Il est une question sur laquelle M. de Jagow n’aurait jamais pu s’accorder avec le représentant de la Belgique, c’est la question coloniale qui tenait une large place dans les préoccupations du ministère des Affaires étrangères. Un jour, quelques mois avant la guerre, dans une conversation intime, le secrétaire d’État exprima l’avis que le roi Léopold avait été trop favorisé au moment du partage de l’Afrique centrale à la conférence de Berlin ; que Bismarck s’était montré trop généreux à son égard, et que la Belgique n’était pas assez riche pour mettre en valeur le vaste empire qu’elle avait hérité de son grand souverain ; c’était une entreprise au-dessus de ses moyens financiers et de ses forces d’expansion ; elle serait obligée d’y renoncer. L’Allemagne, au contraire, ne possédait en Afrique qu’un lot insuffisant eu égard à sa puissance colonisatrice, à ses ressources inépuisables et aux exigences de son commerce ; un nouveau partage paraissait donc nécessaire. M. de Jagow, en développant cette opinion, essaya de faire partager à son interlocuteur son mépris pour les titres de propriété des petits États ; seules, les grandes Puissances avaient, selon lui, le droit et le pouvoir de coloniser. Il dévoila même le fond de sa pensée : les petits États ne pourraient plus jouir, dans la transformation qui s’opérait en Europe au profit des nationalités les plus fortes, de l’existence indépendante qu’on leur avait laissé mener jusqu’à présent ; ils étaient destinés à disparaître ou à graviter dans l’orbite des grandes Puissances.

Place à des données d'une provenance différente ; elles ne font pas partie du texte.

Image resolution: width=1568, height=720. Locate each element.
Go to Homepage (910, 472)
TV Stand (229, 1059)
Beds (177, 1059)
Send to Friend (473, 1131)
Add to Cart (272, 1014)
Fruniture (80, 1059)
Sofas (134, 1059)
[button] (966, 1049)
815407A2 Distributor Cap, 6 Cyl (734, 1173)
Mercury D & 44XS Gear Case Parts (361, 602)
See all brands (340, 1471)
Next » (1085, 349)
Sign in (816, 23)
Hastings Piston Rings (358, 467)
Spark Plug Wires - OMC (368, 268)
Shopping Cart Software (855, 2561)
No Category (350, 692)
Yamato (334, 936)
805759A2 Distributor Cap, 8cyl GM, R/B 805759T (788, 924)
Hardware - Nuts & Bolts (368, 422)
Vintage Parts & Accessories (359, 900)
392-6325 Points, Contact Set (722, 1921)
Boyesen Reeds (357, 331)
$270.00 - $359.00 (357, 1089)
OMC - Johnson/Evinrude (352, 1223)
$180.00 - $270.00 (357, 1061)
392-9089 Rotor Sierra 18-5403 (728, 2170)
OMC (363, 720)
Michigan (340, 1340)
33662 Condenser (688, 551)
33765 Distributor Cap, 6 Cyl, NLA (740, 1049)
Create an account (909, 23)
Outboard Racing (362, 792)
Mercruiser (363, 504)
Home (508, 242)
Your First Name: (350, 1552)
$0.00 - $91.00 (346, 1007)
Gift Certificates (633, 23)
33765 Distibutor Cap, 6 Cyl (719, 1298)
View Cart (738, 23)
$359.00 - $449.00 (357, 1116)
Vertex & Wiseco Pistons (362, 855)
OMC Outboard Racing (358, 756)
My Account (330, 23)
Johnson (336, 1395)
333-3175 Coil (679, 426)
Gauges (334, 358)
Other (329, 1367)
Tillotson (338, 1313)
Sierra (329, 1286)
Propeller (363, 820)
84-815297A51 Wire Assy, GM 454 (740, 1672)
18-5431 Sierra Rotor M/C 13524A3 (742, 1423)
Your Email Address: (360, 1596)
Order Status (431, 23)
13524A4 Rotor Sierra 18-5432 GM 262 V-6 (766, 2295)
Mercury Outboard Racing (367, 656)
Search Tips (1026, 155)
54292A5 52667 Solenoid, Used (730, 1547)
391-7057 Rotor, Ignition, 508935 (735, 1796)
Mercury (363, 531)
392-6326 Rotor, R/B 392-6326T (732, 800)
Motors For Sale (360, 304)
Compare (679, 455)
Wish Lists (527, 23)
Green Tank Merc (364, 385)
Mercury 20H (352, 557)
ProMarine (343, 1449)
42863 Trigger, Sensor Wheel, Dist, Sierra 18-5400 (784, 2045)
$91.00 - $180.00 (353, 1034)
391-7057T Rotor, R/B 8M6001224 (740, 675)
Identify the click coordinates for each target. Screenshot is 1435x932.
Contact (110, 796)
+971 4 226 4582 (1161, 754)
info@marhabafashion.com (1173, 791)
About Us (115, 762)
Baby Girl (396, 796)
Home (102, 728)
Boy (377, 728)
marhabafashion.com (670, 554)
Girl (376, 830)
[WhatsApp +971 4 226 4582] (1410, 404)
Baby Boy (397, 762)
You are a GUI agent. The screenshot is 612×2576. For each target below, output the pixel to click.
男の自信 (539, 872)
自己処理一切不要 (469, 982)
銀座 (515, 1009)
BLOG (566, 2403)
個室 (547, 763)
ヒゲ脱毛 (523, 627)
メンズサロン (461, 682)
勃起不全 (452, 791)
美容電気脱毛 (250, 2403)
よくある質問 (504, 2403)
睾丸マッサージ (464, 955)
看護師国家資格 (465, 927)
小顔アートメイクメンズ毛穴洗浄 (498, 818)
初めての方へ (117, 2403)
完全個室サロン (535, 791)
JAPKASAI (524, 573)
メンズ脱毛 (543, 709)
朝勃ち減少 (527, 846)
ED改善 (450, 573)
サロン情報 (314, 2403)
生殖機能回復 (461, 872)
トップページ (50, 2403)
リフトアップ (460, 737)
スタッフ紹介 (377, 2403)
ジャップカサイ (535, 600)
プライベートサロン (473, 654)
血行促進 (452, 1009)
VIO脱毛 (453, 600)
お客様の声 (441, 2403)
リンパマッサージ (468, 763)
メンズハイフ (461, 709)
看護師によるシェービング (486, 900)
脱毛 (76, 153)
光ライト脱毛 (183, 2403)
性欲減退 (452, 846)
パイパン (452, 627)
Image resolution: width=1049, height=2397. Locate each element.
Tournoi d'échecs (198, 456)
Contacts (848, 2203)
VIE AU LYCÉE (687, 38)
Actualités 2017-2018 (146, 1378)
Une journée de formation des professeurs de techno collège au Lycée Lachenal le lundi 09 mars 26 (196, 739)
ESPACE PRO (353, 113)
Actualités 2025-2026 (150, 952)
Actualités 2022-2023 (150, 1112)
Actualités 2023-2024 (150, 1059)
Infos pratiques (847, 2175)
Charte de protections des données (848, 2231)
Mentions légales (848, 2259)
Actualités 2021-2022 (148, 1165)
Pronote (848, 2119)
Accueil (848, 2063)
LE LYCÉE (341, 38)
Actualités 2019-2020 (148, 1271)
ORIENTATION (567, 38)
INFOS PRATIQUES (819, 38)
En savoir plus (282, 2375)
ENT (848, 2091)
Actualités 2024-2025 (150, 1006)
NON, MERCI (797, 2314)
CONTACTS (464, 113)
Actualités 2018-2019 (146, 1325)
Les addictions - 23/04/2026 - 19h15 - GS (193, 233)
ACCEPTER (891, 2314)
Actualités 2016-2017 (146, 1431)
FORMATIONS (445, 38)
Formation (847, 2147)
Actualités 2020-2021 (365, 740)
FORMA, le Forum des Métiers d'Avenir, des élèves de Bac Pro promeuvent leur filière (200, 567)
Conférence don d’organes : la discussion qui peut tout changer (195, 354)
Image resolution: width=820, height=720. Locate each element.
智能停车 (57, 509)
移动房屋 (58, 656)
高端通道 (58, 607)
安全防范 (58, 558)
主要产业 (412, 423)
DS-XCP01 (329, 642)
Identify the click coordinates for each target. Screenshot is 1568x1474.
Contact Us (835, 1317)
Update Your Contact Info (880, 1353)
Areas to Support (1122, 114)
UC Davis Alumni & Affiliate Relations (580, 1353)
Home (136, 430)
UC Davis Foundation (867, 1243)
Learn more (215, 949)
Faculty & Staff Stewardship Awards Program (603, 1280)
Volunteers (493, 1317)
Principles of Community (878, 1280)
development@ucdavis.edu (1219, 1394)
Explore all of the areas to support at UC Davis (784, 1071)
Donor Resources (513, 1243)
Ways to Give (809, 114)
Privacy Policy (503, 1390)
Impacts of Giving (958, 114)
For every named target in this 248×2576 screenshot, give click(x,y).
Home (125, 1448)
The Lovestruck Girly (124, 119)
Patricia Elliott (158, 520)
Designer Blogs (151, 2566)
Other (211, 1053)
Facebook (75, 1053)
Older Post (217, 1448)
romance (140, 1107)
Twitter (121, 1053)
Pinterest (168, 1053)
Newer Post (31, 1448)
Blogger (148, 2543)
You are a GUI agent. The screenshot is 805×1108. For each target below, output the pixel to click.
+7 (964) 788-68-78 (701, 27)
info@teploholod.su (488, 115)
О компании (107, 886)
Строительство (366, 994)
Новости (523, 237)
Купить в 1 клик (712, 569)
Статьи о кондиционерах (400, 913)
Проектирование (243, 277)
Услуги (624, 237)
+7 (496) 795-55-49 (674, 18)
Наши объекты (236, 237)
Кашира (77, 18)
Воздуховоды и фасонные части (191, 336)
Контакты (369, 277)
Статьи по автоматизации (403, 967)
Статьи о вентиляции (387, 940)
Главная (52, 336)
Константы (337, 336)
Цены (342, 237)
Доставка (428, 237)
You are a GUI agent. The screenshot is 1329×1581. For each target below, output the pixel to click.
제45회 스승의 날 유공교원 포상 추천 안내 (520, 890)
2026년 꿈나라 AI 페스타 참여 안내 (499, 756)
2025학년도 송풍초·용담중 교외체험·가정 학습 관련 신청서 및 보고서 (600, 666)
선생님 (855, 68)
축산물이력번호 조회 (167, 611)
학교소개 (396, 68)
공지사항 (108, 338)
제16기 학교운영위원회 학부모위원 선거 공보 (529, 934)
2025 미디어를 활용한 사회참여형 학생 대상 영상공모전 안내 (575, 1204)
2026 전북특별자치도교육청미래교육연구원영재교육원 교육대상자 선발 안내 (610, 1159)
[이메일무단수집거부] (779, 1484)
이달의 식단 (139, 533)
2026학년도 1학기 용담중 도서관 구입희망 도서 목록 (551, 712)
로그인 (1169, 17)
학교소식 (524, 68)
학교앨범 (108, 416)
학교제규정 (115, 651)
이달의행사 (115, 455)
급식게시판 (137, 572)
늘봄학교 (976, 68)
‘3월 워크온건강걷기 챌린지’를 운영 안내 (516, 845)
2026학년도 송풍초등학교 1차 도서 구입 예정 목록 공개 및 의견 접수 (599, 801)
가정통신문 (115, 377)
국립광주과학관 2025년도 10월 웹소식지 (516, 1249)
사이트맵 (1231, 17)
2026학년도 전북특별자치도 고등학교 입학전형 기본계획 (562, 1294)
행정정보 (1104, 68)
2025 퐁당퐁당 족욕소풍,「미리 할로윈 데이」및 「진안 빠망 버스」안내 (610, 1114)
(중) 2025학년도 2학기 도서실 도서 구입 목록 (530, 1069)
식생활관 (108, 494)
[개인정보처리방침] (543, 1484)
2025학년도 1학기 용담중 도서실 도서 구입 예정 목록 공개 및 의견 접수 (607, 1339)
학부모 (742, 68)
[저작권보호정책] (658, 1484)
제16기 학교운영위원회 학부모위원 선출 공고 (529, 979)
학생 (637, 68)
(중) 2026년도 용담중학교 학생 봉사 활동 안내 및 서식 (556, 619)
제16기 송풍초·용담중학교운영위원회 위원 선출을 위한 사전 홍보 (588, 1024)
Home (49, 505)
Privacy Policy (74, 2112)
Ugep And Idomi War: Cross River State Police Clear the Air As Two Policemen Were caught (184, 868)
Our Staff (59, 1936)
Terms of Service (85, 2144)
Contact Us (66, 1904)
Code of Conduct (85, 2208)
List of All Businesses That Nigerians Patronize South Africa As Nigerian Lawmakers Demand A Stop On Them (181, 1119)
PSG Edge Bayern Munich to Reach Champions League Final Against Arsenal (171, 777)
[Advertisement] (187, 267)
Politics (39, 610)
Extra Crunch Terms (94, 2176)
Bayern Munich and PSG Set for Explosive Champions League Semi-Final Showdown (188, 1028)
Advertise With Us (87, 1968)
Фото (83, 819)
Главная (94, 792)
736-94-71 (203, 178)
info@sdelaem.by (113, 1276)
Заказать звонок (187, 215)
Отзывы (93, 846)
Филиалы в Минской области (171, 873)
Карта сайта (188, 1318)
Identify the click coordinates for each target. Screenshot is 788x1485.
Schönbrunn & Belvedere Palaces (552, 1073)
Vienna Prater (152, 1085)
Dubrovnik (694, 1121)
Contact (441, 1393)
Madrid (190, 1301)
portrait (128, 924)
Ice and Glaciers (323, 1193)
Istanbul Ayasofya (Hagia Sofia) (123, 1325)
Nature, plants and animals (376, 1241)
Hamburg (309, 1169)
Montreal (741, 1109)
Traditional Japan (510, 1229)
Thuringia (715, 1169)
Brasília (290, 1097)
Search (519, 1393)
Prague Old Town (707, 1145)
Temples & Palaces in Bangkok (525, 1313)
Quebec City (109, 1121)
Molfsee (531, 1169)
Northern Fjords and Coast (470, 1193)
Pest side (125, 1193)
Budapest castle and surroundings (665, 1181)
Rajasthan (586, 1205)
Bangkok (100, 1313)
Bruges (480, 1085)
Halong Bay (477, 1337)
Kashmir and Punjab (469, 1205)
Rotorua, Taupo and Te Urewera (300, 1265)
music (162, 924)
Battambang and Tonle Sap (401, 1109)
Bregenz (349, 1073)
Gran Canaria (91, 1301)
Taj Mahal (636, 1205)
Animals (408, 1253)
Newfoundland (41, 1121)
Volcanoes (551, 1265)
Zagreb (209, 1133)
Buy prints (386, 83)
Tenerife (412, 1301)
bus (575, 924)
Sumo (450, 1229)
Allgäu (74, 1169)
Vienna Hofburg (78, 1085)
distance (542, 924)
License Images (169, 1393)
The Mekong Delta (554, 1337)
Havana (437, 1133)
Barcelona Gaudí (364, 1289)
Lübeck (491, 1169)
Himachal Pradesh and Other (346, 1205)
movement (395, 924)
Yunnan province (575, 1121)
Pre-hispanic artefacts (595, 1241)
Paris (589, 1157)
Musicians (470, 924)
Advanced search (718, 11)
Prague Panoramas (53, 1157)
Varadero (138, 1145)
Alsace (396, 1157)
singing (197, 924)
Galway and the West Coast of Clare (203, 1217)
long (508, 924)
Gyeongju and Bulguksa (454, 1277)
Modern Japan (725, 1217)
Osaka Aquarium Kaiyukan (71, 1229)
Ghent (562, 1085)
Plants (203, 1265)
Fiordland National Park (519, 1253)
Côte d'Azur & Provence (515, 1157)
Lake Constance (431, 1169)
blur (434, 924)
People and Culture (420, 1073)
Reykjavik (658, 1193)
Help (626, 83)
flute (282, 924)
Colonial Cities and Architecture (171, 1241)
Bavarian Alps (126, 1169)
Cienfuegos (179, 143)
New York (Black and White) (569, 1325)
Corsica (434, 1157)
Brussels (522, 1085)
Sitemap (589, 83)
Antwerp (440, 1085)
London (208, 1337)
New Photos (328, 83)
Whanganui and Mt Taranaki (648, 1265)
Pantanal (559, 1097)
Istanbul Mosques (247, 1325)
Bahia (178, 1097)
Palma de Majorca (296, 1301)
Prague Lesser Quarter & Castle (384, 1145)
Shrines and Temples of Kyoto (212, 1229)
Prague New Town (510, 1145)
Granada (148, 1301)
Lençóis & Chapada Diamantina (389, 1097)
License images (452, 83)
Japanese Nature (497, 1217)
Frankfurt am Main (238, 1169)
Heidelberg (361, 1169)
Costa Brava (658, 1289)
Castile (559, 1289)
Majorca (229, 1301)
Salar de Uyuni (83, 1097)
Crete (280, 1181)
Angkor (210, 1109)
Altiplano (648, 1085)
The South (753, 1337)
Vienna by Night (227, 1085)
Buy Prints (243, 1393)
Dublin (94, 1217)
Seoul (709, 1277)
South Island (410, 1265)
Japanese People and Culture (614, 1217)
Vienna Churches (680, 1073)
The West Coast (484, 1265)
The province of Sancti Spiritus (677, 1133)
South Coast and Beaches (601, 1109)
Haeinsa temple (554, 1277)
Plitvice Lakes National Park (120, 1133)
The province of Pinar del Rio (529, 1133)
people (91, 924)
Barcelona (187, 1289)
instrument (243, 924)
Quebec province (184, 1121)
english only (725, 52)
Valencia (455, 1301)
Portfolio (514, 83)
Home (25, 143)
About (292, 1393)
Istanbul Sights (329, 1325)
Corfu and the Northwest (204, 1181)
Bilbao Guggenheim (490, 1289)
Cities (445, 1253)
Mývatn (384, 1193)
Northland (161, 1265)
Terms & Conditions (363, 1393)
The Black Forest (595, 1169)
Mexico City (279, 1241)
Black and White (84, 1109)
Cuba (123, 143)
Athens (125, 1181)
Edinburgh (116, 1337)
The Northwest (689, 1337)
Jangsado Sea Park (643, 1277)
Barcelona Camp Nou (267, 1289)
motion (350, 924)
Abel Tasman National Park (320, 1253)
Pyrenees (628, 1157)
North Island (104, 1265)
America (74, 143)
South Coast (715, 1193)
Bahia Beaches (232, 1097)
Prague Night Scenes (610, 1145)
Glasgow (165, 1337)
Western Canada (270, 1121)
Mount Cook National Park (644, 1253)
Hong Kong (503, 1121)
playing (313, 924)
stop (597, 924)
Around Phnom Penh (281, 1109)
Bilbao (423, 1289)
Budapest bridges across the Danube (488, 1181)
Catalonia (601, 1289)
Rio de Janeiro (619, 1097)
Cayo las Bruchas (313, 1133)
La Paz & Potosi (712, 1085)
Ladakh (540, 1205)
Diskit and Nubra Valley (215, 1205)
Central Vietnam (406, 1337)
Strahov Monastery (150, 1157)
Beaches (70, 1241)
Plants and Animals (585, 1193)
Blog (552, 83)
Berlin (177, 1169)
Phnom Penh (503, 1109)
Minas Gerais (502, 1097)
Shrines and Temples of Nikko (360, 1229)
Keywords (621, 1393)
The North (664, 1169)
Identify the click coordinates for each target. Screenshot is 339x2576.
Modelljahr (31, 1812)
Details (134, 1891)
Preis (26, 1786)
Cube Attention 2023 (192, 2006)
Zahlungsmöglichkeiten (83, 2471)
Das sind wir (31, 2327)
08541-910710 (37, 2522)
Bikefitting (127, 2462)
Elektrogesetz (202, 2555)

Ces propos inquiétans n’ont pas été tenus, bien entendu, au ministre de Belgique, mais à un ambassadeur d’un pays étranger. Tout finit cependant par transpirer dans les coulisses diplomatiques d’une grande capitale ; les vues personnelles de l’homme qui dirige nominalement la politique extérieure y sont tôt ou tard divulguées aux intéressés, surtout à Berlin, où un certain nombre de chefs de mission se sentaient plus ou moins solidaires, parce que leurs pays étaient plus ou moins menacés par le colosse germanique, dont ils surveillaient la croissance et les appétits avec une vigilance bien naturelle.